Process For Setting New Global Development Goals Should Be Open, Inclusive

In this CNN opinion piece, Jamie Drummond, co-founder and executive director of ONE, notes the 2015 deadline for the Millennium Development Goals (MDGs) is approaching, assesses progress towards these goals and examines issues surrounding the creation of a new set of goals. “With partners we’ve worked on a few specific commitments in the fight against extreme poverty, hunger, and disease and seen how when they are focused, such agreements can make a real measurable difference,” he writes, and briefly discusses progress made against AIDS and malaria over the last decade. “When you’ve seen campaigns such as these go from the margins to the mainstream and achieve real success and save lives, it is hard not to be supportive of more such goals,” but “the key thing here is, what do you think should be in the new goals?” he continues. “The process by which they could be agreed in the middle of the second decade of the 21st century should certainly look very different than that through which they were agreed at the end of the 1990s” because of advancements in technology, he writes, noting, “We can today poll, scientifically, people across the developing world in ways we couldn’t before.

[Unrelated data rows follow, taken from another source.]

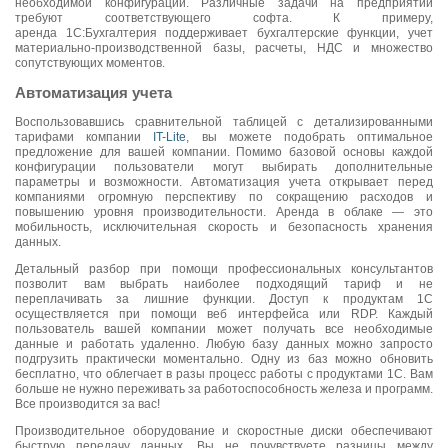
необходимой конфигурации. Различные задачи на предприятии
требуют соответствующего софта. К примеру,
аренда 1С:Бухгалтерия поддерживает бухгалтерские функции, учет
материально-производственной базы, расчеты, НДС и множество
сопутствующих моментов.
Автоматизация учета
Воспользовавшись сравнительной таблицей с детализированными
тарифами компании
IT-Lite
, вы можете подобрать оптимальное
предложение для вашей компании. Помимо базовой основы каждой
конфигурации пользователи могут выбирать дополнительные
параметры и возможности. Автоматизация учета открывает перед
компаниями огромную перспективу по сокращению расходов и
повышению уровня производительности. Аренда в облаке — это
мобильность, исключительная скорость и безопасность хранения
данных.
Детальный разбор при помощи профессиональных консультантов
позволит вам выбрать наиболее подходящий тариф и не
переплачивать за лишние функции. Доступ к продуктам 1С
осуществляется при помощи веб интерфейса или RDP. Каждый
пользователь вашей компании может получать все необходимые
данные и работать удаленно. Любую базу данных можно запросто
подгрузить практически моментально. Одну из баз можно обновить
бесплатно, что облегчает в разы процесс работы с продуктами 1С. Вам
больше не нужно переживать за работоспособность железа и программ.
Все производится за вас!
Производительное оборудование и скоростные диски обеспечивают
быструю передачу данных. Вы не почувствуете разницы между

We can also ask a wider community of people around the world what they want the goals to be and how they want to support the achievement of these goals.” He concludes, “My belief is that not only will the new goals build on the momentum of the original goals and in many cases finish off the job they started, but we will also develop a bigger constituency for getting the goals finished than we had the first time around” (8/26).

Health Must Be Recognized In Future Framework For Fighting Global Poverty

Noting “[w]e are just three years away from the target date for achieving the U.N. Millennium Development Goals (MDGs) agreed by all … U.N. member states back in 2000 to eradicate global poverty,” Peter Piot, director of the London School of Hygiene and Tropical Medicine, in this Independent opinion piece reflects “on the critical role of health in and beyond the Millennium Development Goals” ahead of the second meeting of the U.N. Secretary General’s High-Level Panel on the future strategy to fight global poverty, set to take place in London on Wednesday. Piot writes that the MDGs have “given local and global focus to efforts to tackle the big issues,” while inspiring action, innovation, and new financing models, but he notes “there is still so much more we need to do.”

New Development Goals Should Acknowledge Health, Education, Aid, But Focus On Economic Reform

Noting the 67th session of the U.N. General Assembly begins on September 25, Charles Kenny, senior fellow at the Center for Global Development and a Schwartz Fellow at the New America Foundation, writes in his Bloomberg Businessweek blog, “Small World,” “Accompanying the usual podium speeches will be the start of backroom discussions as to what will replace the Millennium Development Goals [MDGs], a set of targets for global progress agreed to at the 2000 General Assembly meetings.” He continues, “The original Millennium Goals committed the world to halve poverty between 1990 and 2015, alongside ambitious targets to reduce childhood deaths, ensure that every child worldwide completes primary school, safeguard equal access to education for girls, improve access to sanitation, and reduce deaths from maternal mortality, AIDS, and malaria,” and he adds, “The planet has actually done pretty well in meeting these initial targets.”